Revision rates—how likely it is that a patient will need an operation to replace a prosthesis—for hip replacements are by far the highest overall for metal on metal (so called because the head and the lining of the cup are both made of metal) hip devices, the report says.
Hip replacement falls into two main categories, and the report shows that revision rates differ with the type of procedure used and the patient’s sex. For resurfacing, the latest revision rate is 11.8% at seven years on average, and for all metal on metal total hip replacement it is 13.6%, although failure rates vary with the brand used. Over the same time, however, revision rates for using hip implants made of other materials for hip replacements were between 3.3% and 4.9%.

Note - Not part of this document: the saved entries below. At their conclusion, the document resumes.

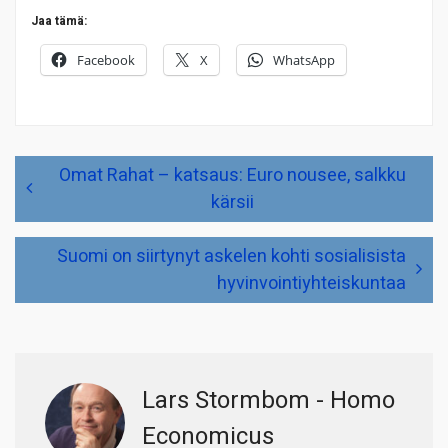
Jaa tämä:
Facebook
X
WhatsApp
Artikkelien
Omat Rahat – katsaus: Euro nousee, salkku
selaus
kärsii
Suomi on siirtynyt askelen kohti sosialisista
hyvinvointiyhteiskuntaa
Lars Stormbom - Homo
Economicus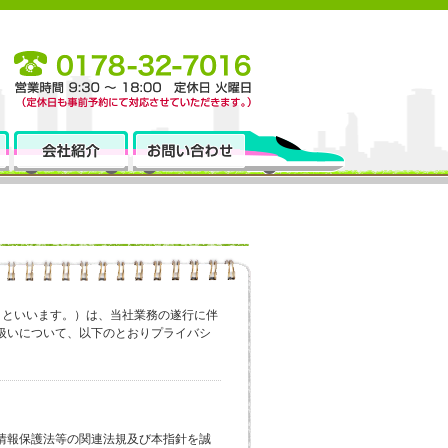
社」といいます。）は、当社業務の遂行に伴
扱いについて、以下のとおりプライバシ
情報保護法等の関連法規及び本指針を誠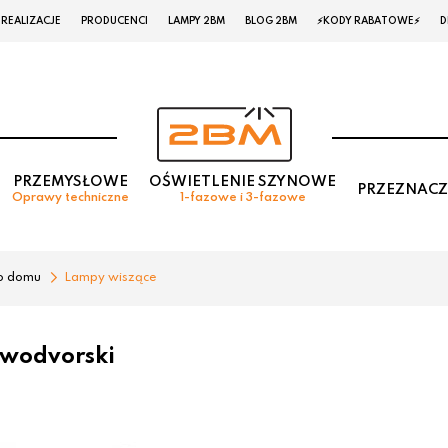
REALIZACJE
PRODUCENCI
LAMPY 2BM
BLOG 2BM
⚡KODY RABATOWE⚡
D
PRZEMYSŁOWE
OŚWIETLENIE SZYNOWE
PRZEZNACZ
Oprawy techniczne
1-fazowe i 3-fazowe
o domu
Lampy wiszące
wodvorski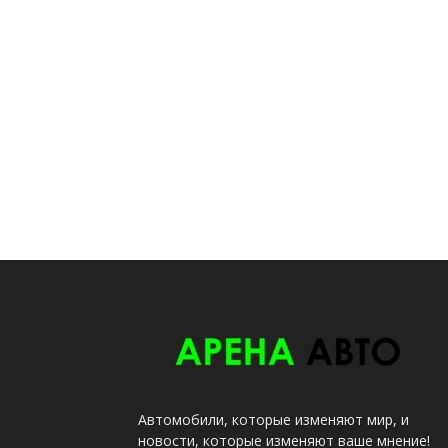
Автомобили, которые изменяют мир, и
новости, которые изменяют ваше мнение!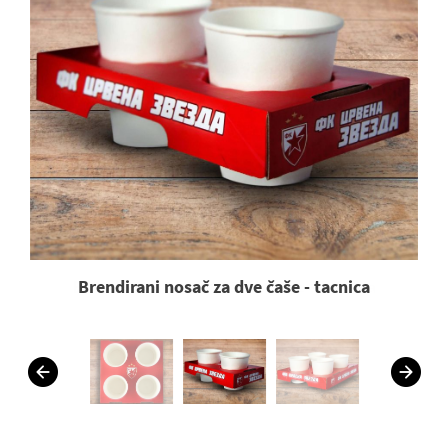
Brendirani nosač za dve čaše - tacnica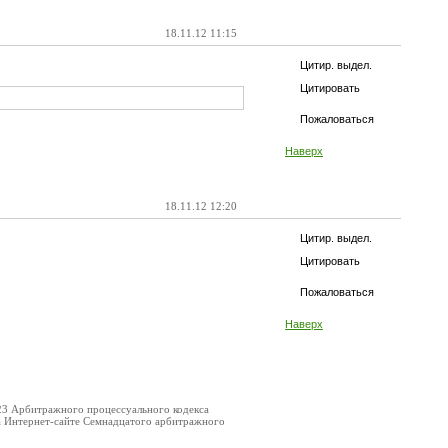
18.11.12 11:15
Цитир. выдел.
Цитировать
Пожаловаться
Наверх
18.11.12 12:20
Цитир. выдел.
Цитировать
Пожаловаться
Наверх
123 Арбитражного процессуального кодекса
на Интернет-сайте Семнадцатого арбитражного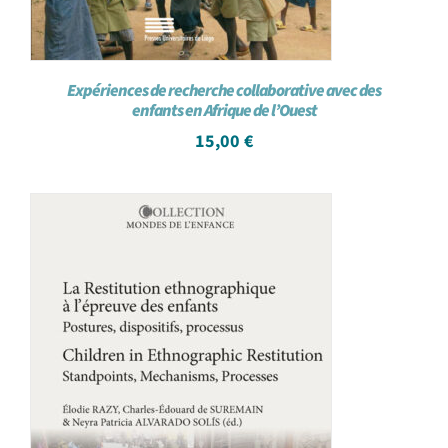
Expériences de recherche collaborative avec des
enfants en Afrique de l’Ouest
15,00
€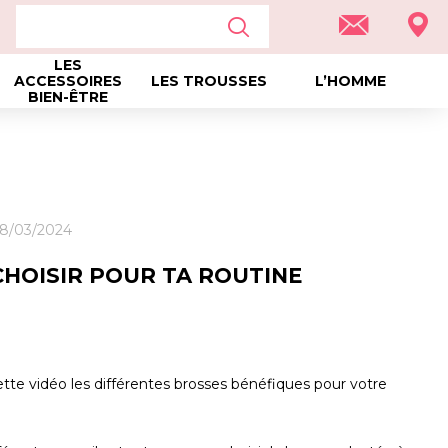
LES
ACCESSOIRES
LES TROUSSES
L’HOMME
BIEN-ÊTRE
28/03/2024
HOISIR POUR TA ROUTINE
tte vidéo les différentes brosses bénéfiques pour votre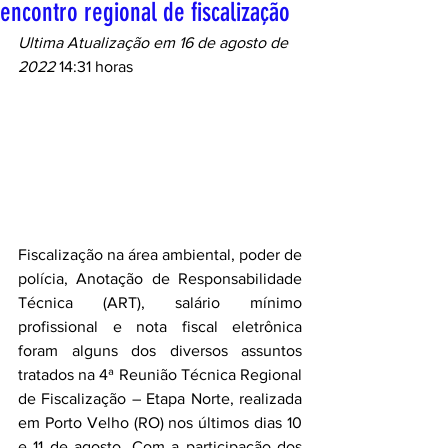
encontro regional de fiscalização
Ultima Atualização em 16 de agosto de 
2022 
14:31 horas
Fiscalização na área ambiental, poder de 
polícia, Anotação de Responsabilidade 
Técnica (ART), salário mínimo 
profissional e nota fiscal eletrônica 
foram alguns dos diversos assuntos 
tratados na 4ª Reunião Técnica Regional 
de Fiscalização – Etapa Norte, realizada 
em Porto Velho (RO) nos últimos dias 10 
e 11 de agosto. Com a participação dos 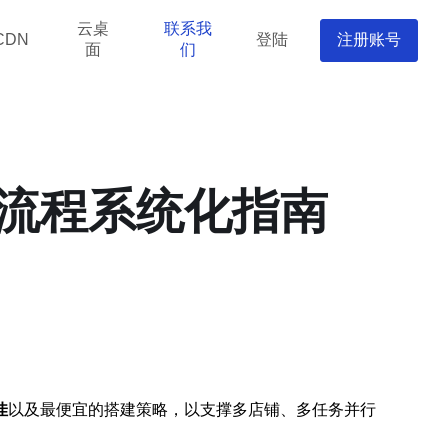
云桌
联系我
登陆
注册账号
CDN
面
们
流程系统化指南
佳
以及
最便宜
的搭建策略，以支撑多店铺、多任务并行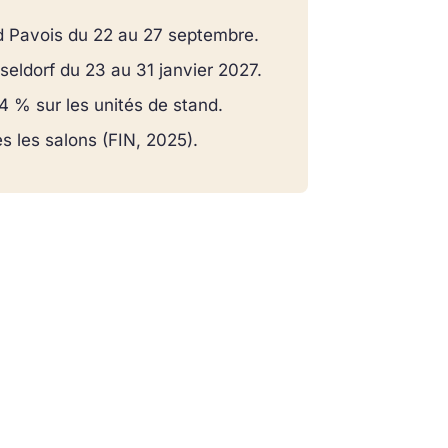
d Pavois du 22 au 27 septembre.
eldorf du 23 au 31 janvier 2027.
4 % sur les unités de stand.
s les salons (FIN, 2025).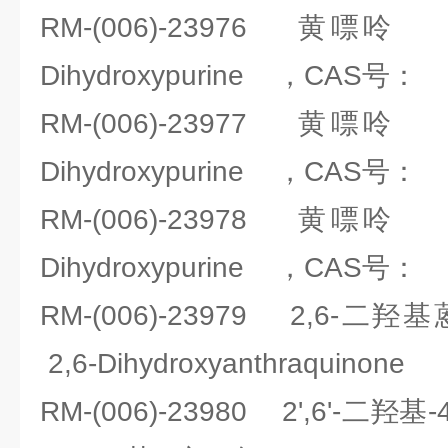
RM-(006)-23976 黄嘌
Dihydroxypurine ，CAS号： 6
RM-(006)-23977 黄嘌
Dihydroxypurine ，CAS号： 6
RM-(006)-23978 黄嘌
Dihydroxypurine ，CAS号： 6
RM-(006)-23979 2,6
2,6-Dihydroxyanthraquinon
RM-(006)-23980 2',6'-二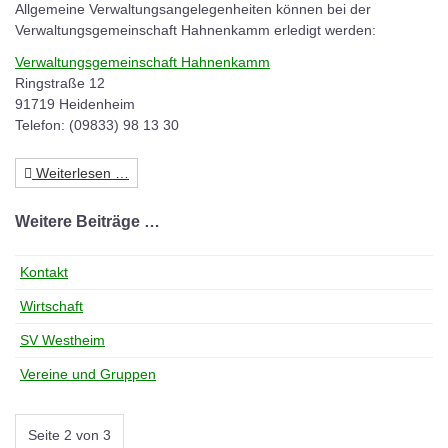
Allgemeine Verwaltungsangelegenheiten können bei der
Verwaltungsgemeinschaft Hahnenkamm erledigt werden:
Verwaltungsgemeinschaft Hahnenkamm
Ringstraße 12
91719 Heidenheim
Telefon: (09833) 98 13 30
Weiterlesen …
Weitere Beiträge …
Kontakt
Wirtschaft
SV Westheim
Vereine und Gruppen
Seite 2 von 3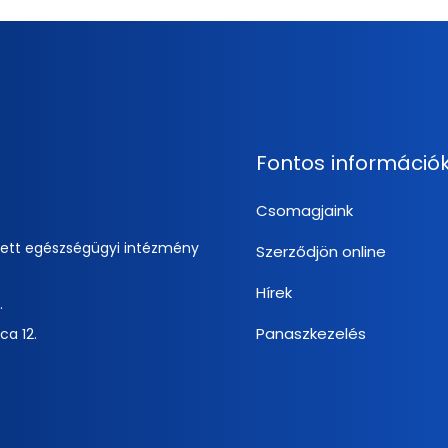
Fontos információ
Csomagjaink
zett egészségügyi intézmény
Szerződjön online
Hírek
.
Panaszkezelés
ca 12.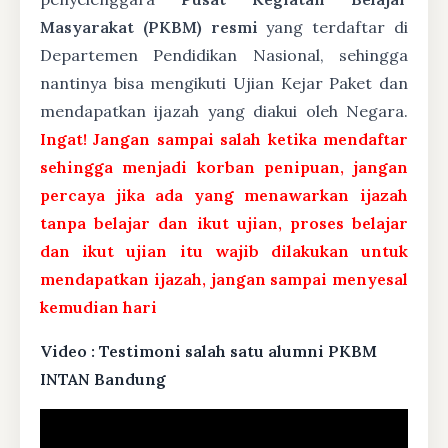
Masyarakat (PKBM) resmi
yang terdaftar di
Departemen Pendidikan Nasional, sehingga
nantinya bisa mengikuti Ujian Kejar Paket dan
mendapatkan ijazah yang diakui oleh Negara.
Ingat! Jangan sampai salah ketika mendaftar
sehingga menjadi korban penipuan, jangan
percaya jika ada yang menawarkan ijazah
tanpa belajar dan ikut ujian, proses belajar
dan ikut ujian itu wajib dilakukan untuk
mendapatkan ijazah, jangan sampai menyesal
kemudian hari
Video : Testimoni salah satu alumni PKBM
INTAN Bandung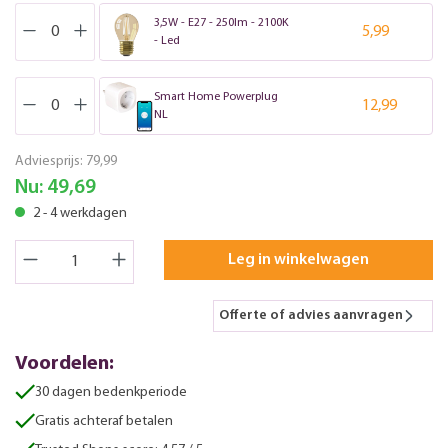
3,5W - E27 - 250lm - 2100K
5,99
- Led
Smart Home Powerplug
12,99
NL
Adviesprijs:
79,99
Nu:
49,69
2 - 4 werkdagen
Leg in winkelwagen
Offerte of advies aanvragen
Voordelen:
30 dagen bedenkperiode
Gratis achteraf betalen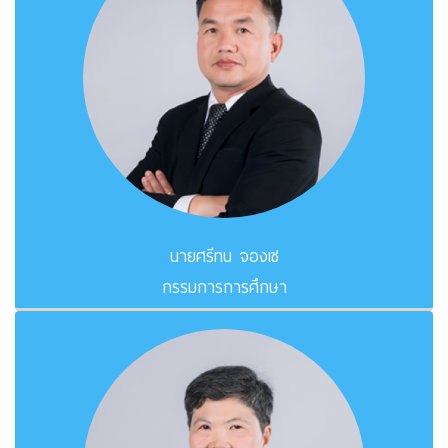
นายศรีทน จองเซ
กรรมการการศึกษา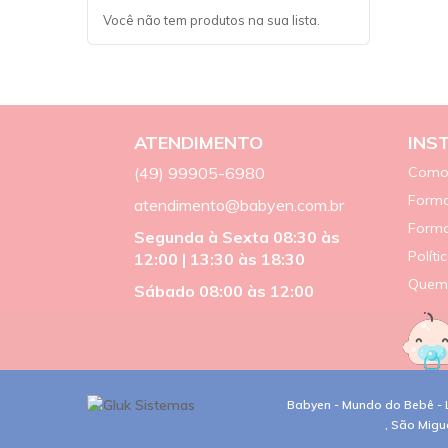
Você não tem produtos na sua lista.
ATENDIMENTO
INS
(49) 99905-6980
Como
Forma
atendimento@babyen.com.br
Form
Segunda à Sexta 08:30 às
Políti
12:00 | 13:30 às 18:30
Quem
Sábado 08:00 às 12:00
Babyen - Mundo do Bebê - L
, São Migu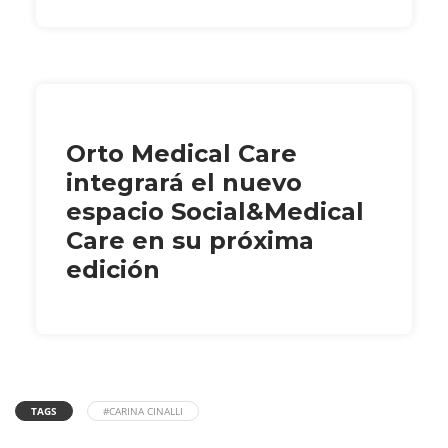
Orto Medical Care
integrará el nuevo
espacio Social&Medical
Care en su próxima
edición
TAGS
#CARINA CINALLI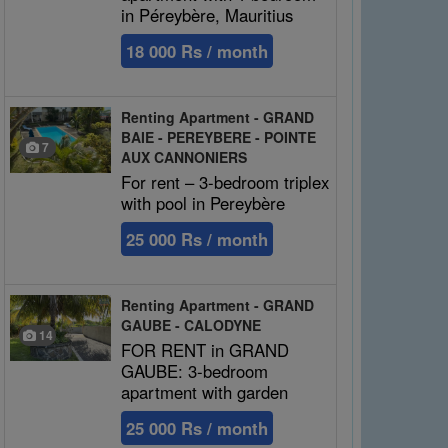
in Péreybère, Mauritius
18 000 Rs / month
Renting Apartment - GRAND
BAIE - PEREYBERE - POINTE
7
AUX CANNONIERS
For rent – 3-bedroom triplex
with pool in Pereybère
25 000 Rs / month
Renting Apartment - GRAND
GAUBE - CALODYNE
14
FOR RENT in GRAND
GAUBE: 3-bedroom
apartment with garden
25 000 Rs / month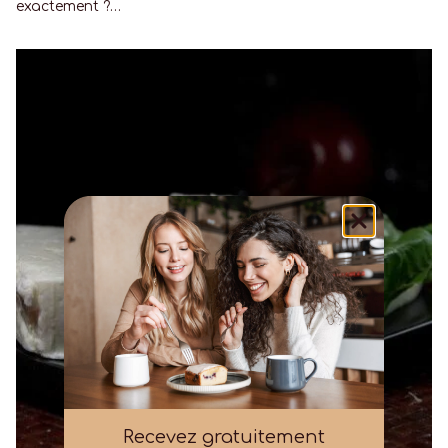
exactement ?…
Recevez gratuitement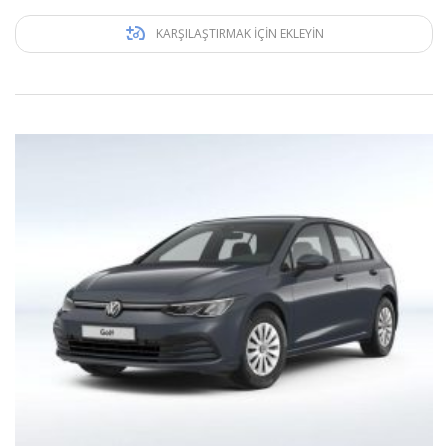
KARŞILAŞTIRMAK IÇIN EKLEYIN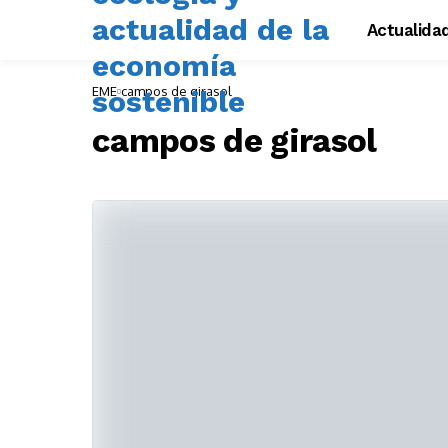
Actualida
EME
campos de girasol
campos de girasol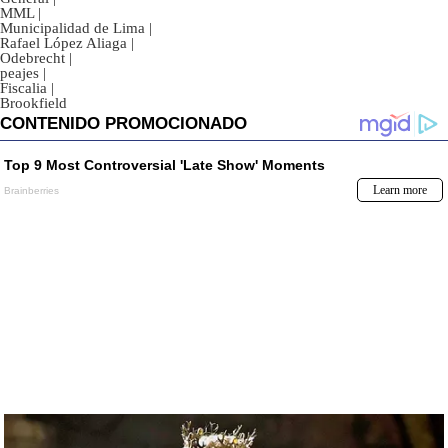
MML
|
Municipalidad de Lima
|
Rafael López Aliaga
|
Odebrecht
|
peajes
|
Fiscalia
|
Brookfield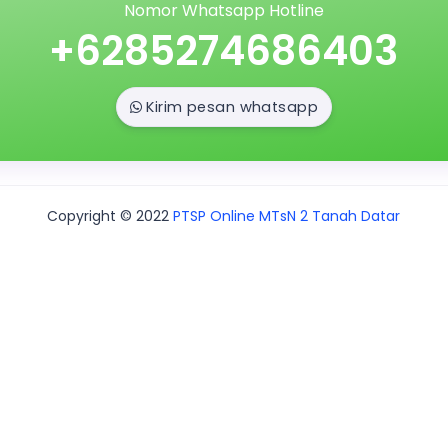
Nomor Whatsapp Hotline
+6285274686403
Kirim pesan whatsapp
Copyright © 2022
PTSP Online MTsN 2 Tanah Datar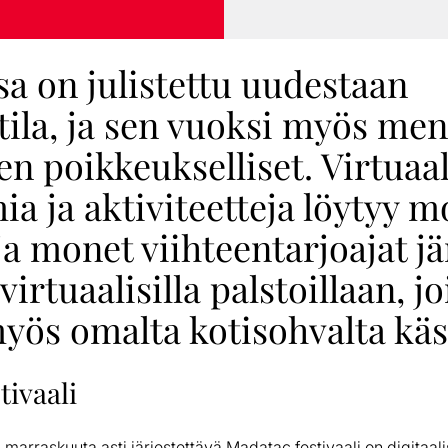
a on julistettu uudestaan
tila, ja sen vuoksi myös men
een poikkeukselliset. Virtuaal
a ja aktiviteetteja löytyy 
ja monet viihteentarjoajat jä
virtuaalisilla palstoillaan, jo
yös omalta kotisohvalta käs
tivaali
 marraskuuta asti järjestettävä Madatac festivaali on digitaali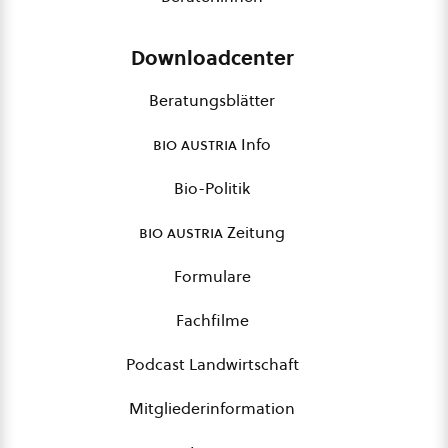
Downloadcenter
Beratungsblätter
bio austria
Info
Bio-Politik
bio austria
Zeitung
Formulare
Fachfilme
Podcast Landwirtschaft
Mitgliederinformation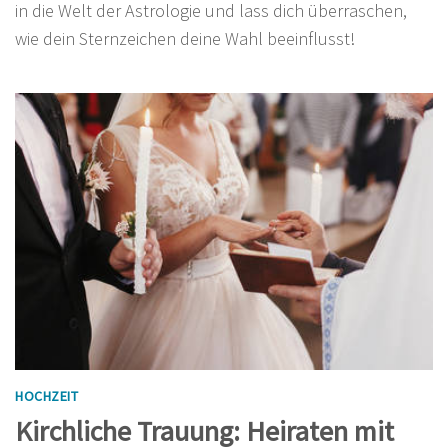
in die Welt der Astrologie und lass dich überraschen,
wie dein Sternzeichen deine Wahl beeinflusst!
HOCHZEIT
Kirchliche Trauung: Heiraten mit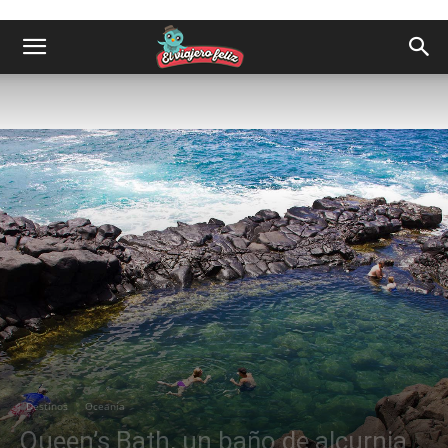
Destinos
Oceanía
Queen’s Bath, un baño de alcurnia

The report says that the highest failure rates involved the now recalled articular surface replacement (ASR) total hip implant made by DePuy. Of those patients who received the device six years ago 29% have since had it replaced.
Despite reports from Australia and data from surgeons over several years indicating that the implant was causing problems, it was figures from the National Joint Registry in 2010 that led to the worldwide recall of the ASR (BMJ 2011;342:d2905, doi:10.1136/bmj.d2905).
And this year’s report suggests that this recall—along with growing concern among orthopaedic specialists about the revision rates of metal on metal hips—has affected surgeons’ choice over what to use. The report shows that metal on metal hips were used in only 5% of procedures recorded on the register since 2010, down from 15% in 2006 and 2007.